= Jared F. Ostrander =

American politician

Jared Fordham Ostrander (September 1805 – November 19, 1874) was a pioneer farmer and minister from Aztalan, Wisconsin who helped organize the Free Soil Party in Wisconsin, served a single one-year term in the Wisconsin State Assembly and moved to Mantorville, Minnesota, where he became a judge.

== Background ==
Son of Peter and Clarissa (Fordham) Ostrander, Jared was baptized at the Reformed Dutch Church of New Hurley in New Hurley, New York on September 13, 1805. As a boy, he moved with his parents to Pompey, New York and became a member of the local Congregational Church on March 1, 1827. On July 7, 1834, he married Rowena Wells, daughter of Asa Wells, at the Wells' home on Pompey Hill. He trained for the ministry, and was ordained by the Central Evangelical Association of New York (an organization accused of perfectionism and "unionism") on July 8, 1835.

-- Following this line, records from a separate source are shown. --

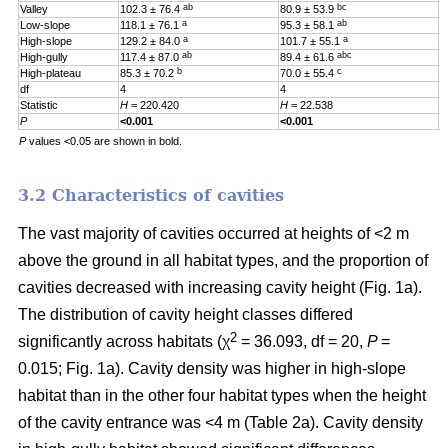
ab
bc
Valley
102.3 ± 76.4
80.9 ± 53.9
0
a
ab
Low-slope
118.1 ± 76.1
95.3 ± 58.1
0
a
a
High-slope
129.2 ± 84.0
101.7 ± 55.1
0
ab
abc
High-gully
117.4 ± 87.0
89.4 ± 61.6
0
b
c
High-plateau
85.3 ± 70.2
70.0 ± 55.4
0
df
4
4
4
Statistic
H
= 220.420
H
= 22.538
H
P
<0.001
<0.001
0
P
values <0.05 are shown in bold.
3.2 Characteristics of cavities
The vast majority of cavities occurred at heights of <2 m
above the ground in all habitat types, and the proportion of
cavities decreased with increasing cavity height (Fig. 1a).
The distribution of cavity height classes differed
2
significantly across habitats (χ
= 36.093, df = 20,
P
=
0.015; Fig. 1a). Cavity density was higher in high-slope
habitat than in the other four habitat types when the height
of the cavity entrance was <4 m (Table 2a). Cavity density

== Early Wisconsin years ==
Early in 1836, Ostrander preached on Sundays in Milwaukee from house to house for six months, and tried to organize a non-denominational church, but failed. Ostrander was part of a group of people from New York state who came to Aztalan in the Wisconsin Territory in November 1836, coming from Milwaukee in wagons and a skiff. He taught the first school in Aztalan during winter months, and his wife was employed to teach younger students in the summer. He was part of a team who made the village plat for Aztalan in 1841.

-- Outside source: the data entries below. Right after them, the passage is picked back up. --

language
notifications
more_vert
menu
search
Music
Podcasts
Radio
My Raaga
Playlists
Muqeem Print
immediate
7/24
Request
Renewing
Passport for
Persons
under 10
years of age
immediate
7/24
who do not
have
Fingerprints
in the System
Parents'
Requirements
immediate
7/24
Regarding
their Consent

In 1839, Ostrander was the first to register his ordination papers in Jefferson County. For four or five years, he was the only pastor in the county authorized to solemnize marriages. In an 1871 letter back to his old home town of Pompey, New York, Ostrander claimed to have, "[p]reached the first sermon ever preached in Madison, the Capitol of Wisconsin, standing behind a dry goods box covered with an Indian blanket, in the upper story of a store, the best meeting house the place could afford."

== Political affairs ==
On October 25, 1852, a meeting of Jefferson County "Free Democrats" was held in Jefferson. Ostrander was elected secretary, and elected to the county committee. The resolutions passed opposed the Compromise of 1850 and endorsed Free Soil Party candidates for President and local office alike. In 1854, Ostrander was defeated in a run for county register of deeds, running as a Republican.

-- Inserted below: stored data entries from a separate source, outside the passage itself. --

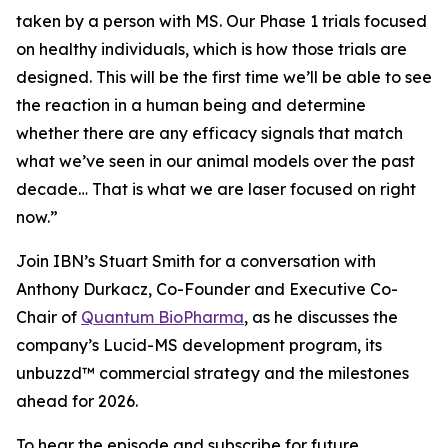
taken by a person with MS. Our Phase 1 trials focused
on healthy individuals, which is how those trials are
designed. This will be the first time we’ll be able to see
the reaction in a human being and determine
whether there are any efficacy signals that match
what we’ve seen in our animal models over the past
decade… That is what we are laser focused on right
now.”
Join IBN’s Stuart Smith for a conversation with
Anthony Durkacz, Co-Founder and Executive Co-
Chair of
Quantum BioPharma
, as he discusses the
company’s Lucid-MS development program, its
unbuzzd™ commercial strategy and the milestones
ahead for 2026.
To hear the episode and subscribe for future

In 1856 he was elected for the 2nd Jefferson County Assembly district (the Towns of Koshkonong, Oakland, Lake Mills, Aztalan and Jefferson) for the 1857 term. He was succeeded by fellow Republican George C. Smith.

In later years, he moved to Mantorville, Minnesota, where he was elected a probate judge, a position he held until his death on November 19, 1874.

== Further information ==
It is unclear what relationship Ostrander bore to James H. Ostrander and James W. Ostrander, both of whom were roughly his contemporaries, represented Jefferson County in the Assembly, and were from the Aztalan-Jefferson-Waterloo area.

Various papers relating to Ostrander's family and Asa Wells' family are in the archives of the University of Washington in Seattle, Washington.